Data:

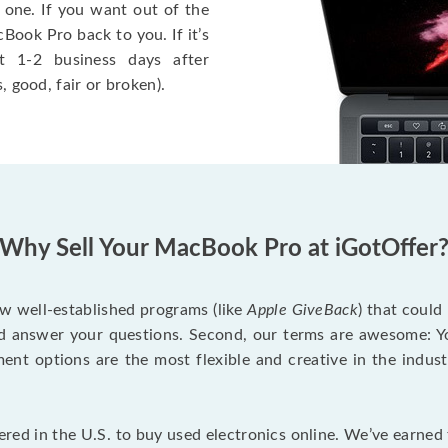
 one. If you want out of the
Book Pro back to you. If it’s
t 1-2 business days after
, good, fair or broken).
Why Sell Your MacBook Pro at iGotOffer
ew well-established programs (like
Apple GiveBack
) that could
d answer your questions. Second, our terms are awesome: Yo
yment options are the most flexible and creative in the indu
red in the U.S. to buy used electronics online. We’ve earned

Exercise description:
Set down the data above word for word, leaving every picture out.

Reply to the exercise:
 one. If you want out of the
Book Pro back to you. If it’s
t 1-2 business days after
, good, fair or broken).
Why Sell Your MacBook Pro at iGotOffer
ew well-established programs (like
Apple GiveBack
) that could
d answer your questions. Second, our terms are awesome: Yo
yment options are the most flexible and creative in the indu
red in the U.S. to buy used electronics online. We’ve earned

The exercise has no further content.